Package naming options:

```txt
@expo-ai/core
@expo-ai/runtime
@stewmore/expo-ai-runtime
expo-ai-runtime
expo-local-ai
```

Best working name:

```txt
expo-ai-runtime
```

Why:

- Broader than “foundation models”
- Does not imply Apple-only behavior
- Allows cloud, local, and system providers
- Leaves room for future agent/runtime features

---

## 23. Summary

Build this as a mobile-native AI runtime, not a full agent framework.

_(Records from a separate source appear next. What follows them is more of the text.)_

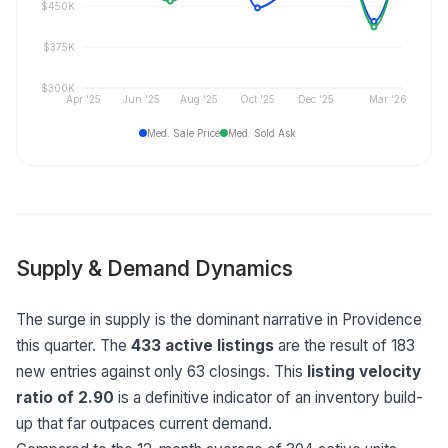
$450K
$375K
$300K
Apr '25
Jun '25
Aug '25
Oct '25
Dec '25
Mar '26
Med. Sale Price
Med. Sold Ask
Supply & Demand Dynamics
The surge in supply is the dominant narrative in Providence
this quarter. The
433 active listings
are the result of 183
new entries against only 63 closings. This
listing velocity
ratio of 2.90
is a definitive indicator of an inventory build-
up that far outpaces current demand.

The first milestone should prove:

- iOS can call Apple Foundation Models through Expo.
- Android can call Gemini Nano through AICore / ML Kit through Expo.
- The same TypeScript API works across both.
- Apps can detect capabilities before showing features.
- Results include provider and privacy metadata.
- Cloud fallback is explicit and controllable.
- Structured output works consistently enough for app features.

Once that foundation is stable, expand into LiteRT-LM, model downloads, local context, tools, and backend framework bridges.